Even Brook Trout Get The Blues
-
- $11.99
Publisher Description
Brilliant, witty, perceptive essays about fly-fishing, the natural world, and life in general by the acknowledged master of fishing writers.
“Once an angler has become serious about the sport (and ‘serious’ is the word that’s used), he’ll never again have enough tackle or enough time to use it. And his nonangling friends and family may never again entirely recognize him, either.” In other words, he (or she) will have entered Gierach territory. And fishermen who choose to brave the crowds at the big hold, commune with the buddies at the “family pool,” or even wade into questionable waters in the dark of night are sure to recognize themselves in Even Brook Trout Get the Blues.

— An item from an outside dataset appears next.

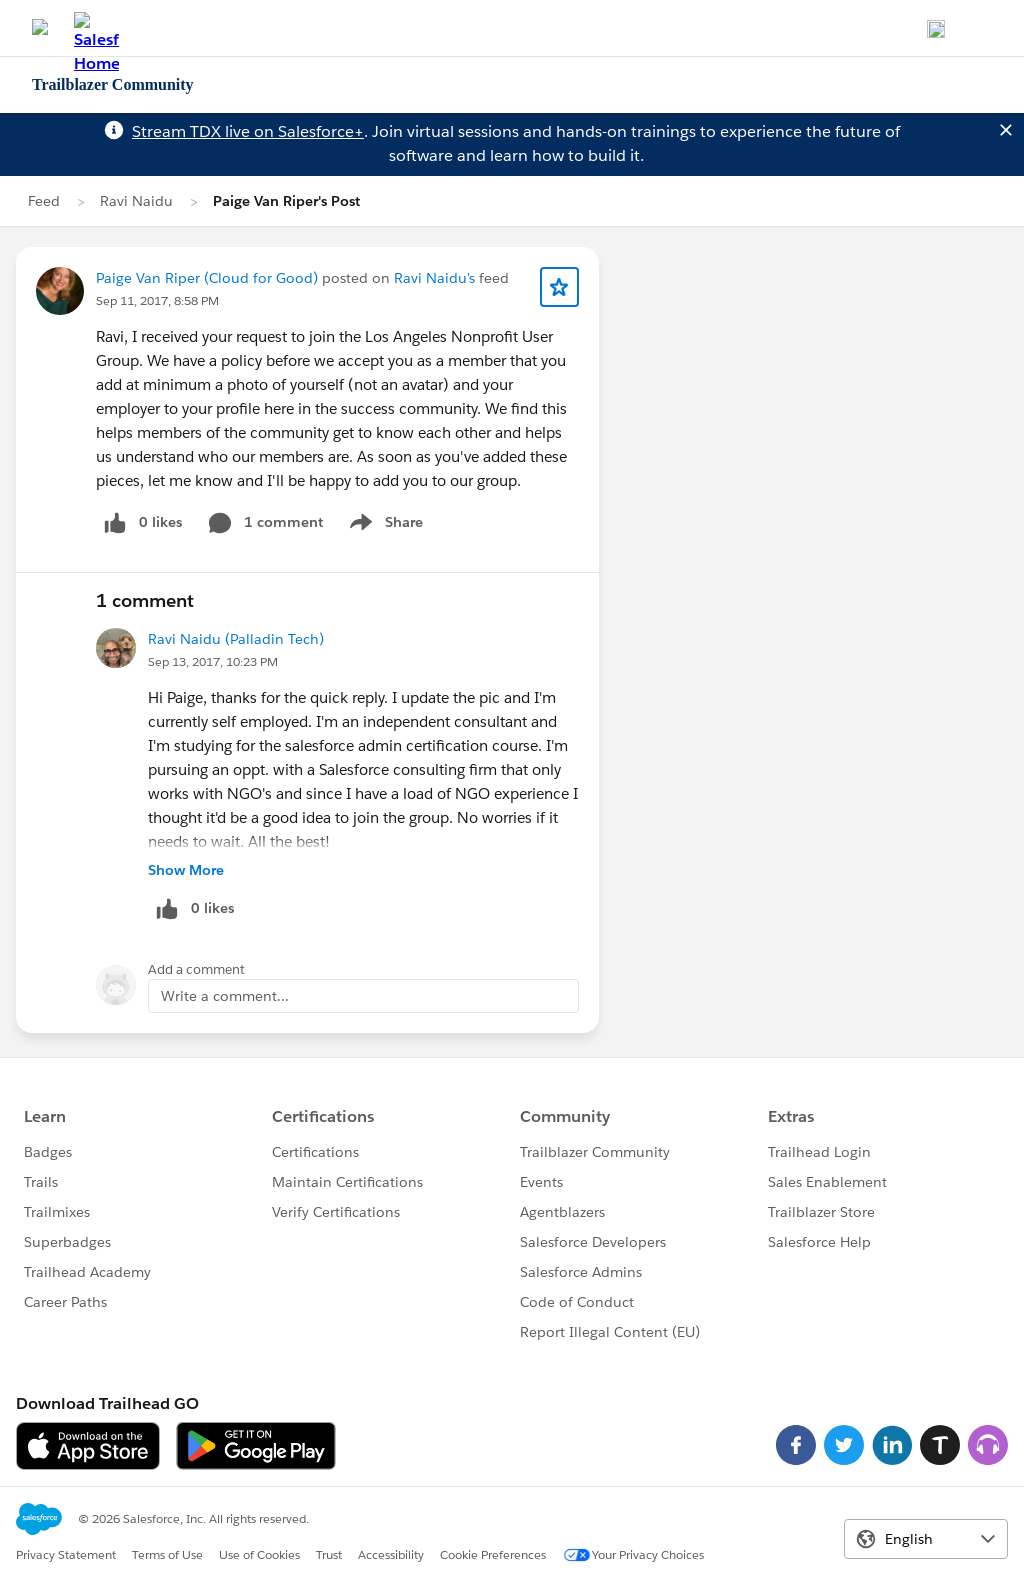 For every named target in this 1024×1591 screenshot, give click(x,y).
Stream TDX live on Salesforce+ (248, 131)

Whether debating bamboo versus graphite rods, describing the pleasure of fishing in pocket waters or during a spring snow in the mountains, or recounting a trip in pursuit of the “fascinatingly ugly” longnose gar, Gierach understands that fly-fishing is more than a sport. It’s a way of life in which patience is (mostly) rewarded, the rhythms of the natural world are appreciated, and the search for the perfect rod or ideal stream is never ending. It is not a life without risks, for as Gierach warns: “This perspective on things can change you irreparably. If it comes to you early enough in life, it can save you from ever becoming what they call ‘normal.’” Even Brook Trout Get the Blues will convince you that “normal” is greatly overrated.
PUBLISHERS WEEKLY
Behind the sardonic, hip titles of Gierach's fly-fishing travelogues ( Trout Bum ; Sex, Death and Fly-Fishing ) lurk grace, passion and wit--even angling epiphanies. Assembled here are 16 lively essays on his Rocky Mountain home streams, farm ponds, dogs and the peculiarity of fishing companions. Every Gierach story, while loaded with lore, is finally about trying to fit the odd but compelling perspectives that fishing bestows into accepted conventions of 20th-century sanity. In a funny, self-reflective mode that owes much to the writings of Richard Brautigan and Tom McGuane, Gierach highlights the fly fisher's single-minded devotion to the sport, with its elements of art, to suggest that the eccentricity is a very real wisdom: ``That is why we like to wander around the mountains with expensive flyrods: to get a taste of things the way they really are.'' His reflections persuade as they entertain.